In Brooklyn, the area of Atlantic nearest the South Ferry waterfront has long been known for its antique shops and its notable Arab community, including mosques, specialty shops and restaurants specializing in Middle Eastern cuisine. As it stretches east toward Flatbush Avenue, Atlantic separates the neighborhoods of Brooklyn Heights and Cobble Hill and passes through Boerum Hill near Downtown Brooklyn. This section of Atlantic Avenue is the site of the Atlantic Antic, an annual street fair involving local and visiting merchants and artists, held in early October.

At Flatbush Avenue and Fourth Avenue the crossing of the three major thoroughfares form a triangular intersection historically known as Times Plaza. Here the smaller shops, restaurants, churches and boutiques give way to the Atlantic Terminal, where nine subway services at Atlantic Avenue – Barclays Center converge with the Long Island Rail Road (LIRR). The area is dominated by massive buildings, formerly factories, now used by storage companies, and by the Atlantic Center Mall (opened in 1996, with tenants including P.C. Richard & Son and Modell's), Atlantic Terminal Mall (opened in 2004, with tenants including Target) and Barclays Center. All three are products of developer Forest City Ratner.

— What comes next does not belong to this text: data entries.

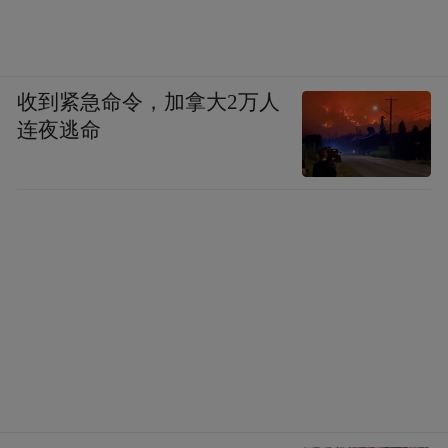
收到紧急命令，加拿大2万人
连夜逃命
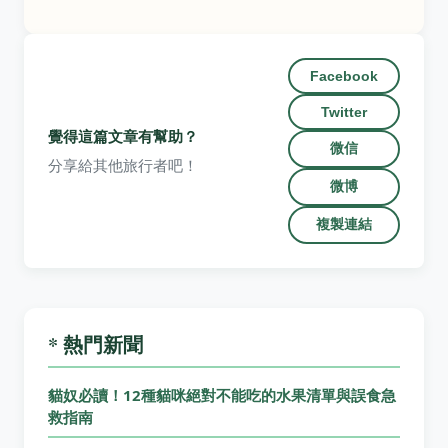
Facebook
Twitter
覺得這篇文章有幫助？
微信
分享給其他旅行者吧！
微博
複製連結
* 熱門新聞
貓奴必讀！12種貓咪絕對不能吃的水果清單與誤食急
救指南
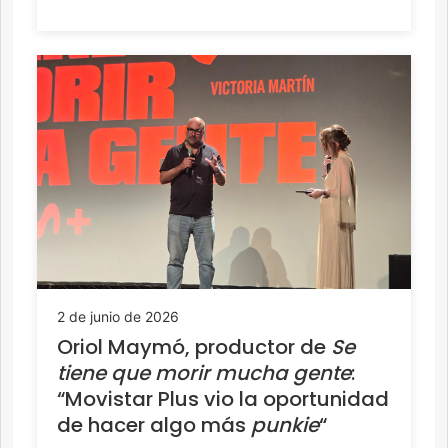
2 de junio de 2026
Oriol Maymó, productor de
Se
tiene que morir mucha gente
:
“Movistar Plus vio la oportunidad
de hacer algo más
punkie
“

The face of Atlantic Avenue east of Flatbush Avenue, the site designated for the Brooklyn Atlantic Yards, is defined by the LIRR tracks that run beneath (from Flatbush Avenue to Bedford Avenue), above (from Bedford Avenue to Dewey Place), and beneath again in East New York until Lefferts Boulevard in Queens.

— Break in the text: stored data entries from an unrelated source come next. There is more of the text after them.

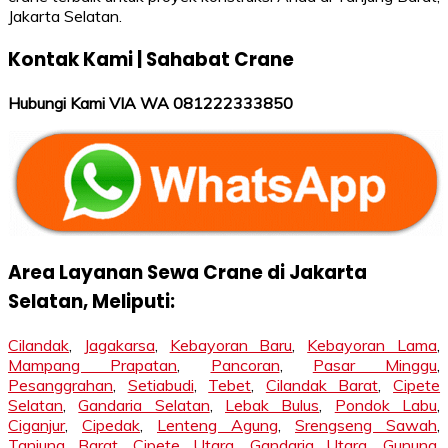
Jakarta Selatan.
Kontak Kami | Sahabat Crane
Hubungi Kami VIA WA 081222333850
Area Layanan Sewa Crane di Jakarta
Selatan, Meliputi:
Cilandak
,
Jagakarsa
,
Kebayoran Baru
,
Kebayoran Lama
,
Mampang Prapatan
,
Pancoran
,
Pasar Minggu
,
Pesanggrahan
,
Setiabudi
,
Tebet
,
Cilandak Barat
,
Cipete
Selatan
,
Gandaria Selatan
,
Lebak Bulus
,
Pondok Labu
,
Ciganjur
,
Cipedak
,
Lenteng Agung
,
Srengseng Sawah
,
Tanjung Barat
,
Cipete Utara
,
Gandaria Utara
,
Gunung
,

The Atlantic Avenue Railroad (now LIRR) originally ran along Atlantic Avenue as streetcars pulled by horses. With electrification, other traffic was eliminated from the roadway and Atlantic Avenue became discontinuous. When railway sections west of Jamaica station were put underground in the early 1940s, that portion of Atlantic Avenue became continuous again. East of Jamaica, the railway is still at (or above) ground level.

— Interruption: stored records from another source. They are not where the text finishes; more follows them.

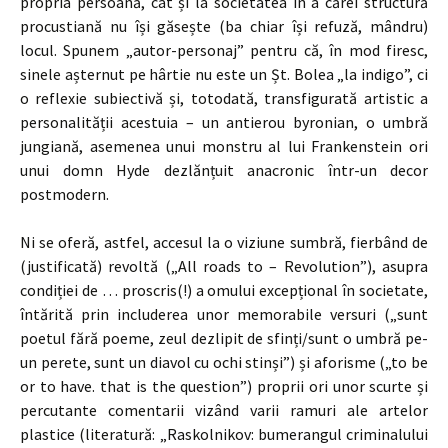
propria persoană, cât și la societatea în a cărei structură
procustiană nu își găsește (ba chiar își refuză, mândru)
locul. Spunem „autor-personaj” pentru că, în mod firesc,
sinele așternut pe hârtie nu este un Șt. Bolea „la indigo”, ci
o reflexie subiectivă și, totodată, transfigurată artistic a
personalității acestuia – un antierou byronian, o umbră
jungiană, asemenea unui monstru al lui Frankenstein ori
unui domn Hyde dezlănțuit anacronic într-un decor
postmodern.
Ni se oferă, astfel, accesul la o viziune sumbră, fierbând de
(justificată) revoltă („All roads to – Revolution”), asupra
condiției de … proscris(!) a omului excepțional în societate,
întărită prin includerea unor memorabile versuri („sunt
poetul fără poeme, zeul dezlipit de sfinți/sunt o umbră pe-
un perete, sunt un diavol cu ochi stinși”) și aforisme („to be
or to have. that is the question”) proprii ori unor scurte și
percutante comentarii vizând varii ramuri ale artelor
plastice (literatură: „Raskolnikov: bumerangul criminalului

Just east of the Van Wyck Expressway, the roadway narrows to two lanes and becomes 94th Avenue, after which the roadway soon diverges into side-streets, ending as 157th Street at Liberty Avenue. Atlantic Avenue between the Brooklyn Docks to the Van Wyck Expressway is 10.0 miles long, making it one of Brooklyn's longest streets.

Pre-electrification maps from 1909[2] and 1910[3][4] show Atlantic Avenue, at that time, continued to the city line. Short roadways still named Atlantic Avenue exist further east adjacent to the LIRR Main Line within Nassau County. A stretch of road still named Atlantic Avenue, just under one mile long, runs just south of the Main Line from the Bellerose station to the Floral Park station.[5] Just north of the Merillon Avenue train station in Garden City is another short roadway called Atlantic Avenue. Other short segments of roadway called Atlantic Avenue exist adjacent to the Main Line at Carle Place in Nassau County, and even as far east as the approach to the Nassau-Suffolk County line, just beyond the Farmingdale LIRR station.

Transit connections[edit]

The Q24 bus runs on Atlantic Avenue from Broadway Junction to Jamaica Center - Parsons/Archer. The B63 runs on it between its western end and Fourth Avenue. The B61 and B65 buses run on this street for short sections. The BMT Canarsie Line has a station on this street at East New York Avenue.

Other Atlantic Avenues in New York City[edit]

A four-block-long Atlantic Avenue exists in Sea Gate, Brooklyn.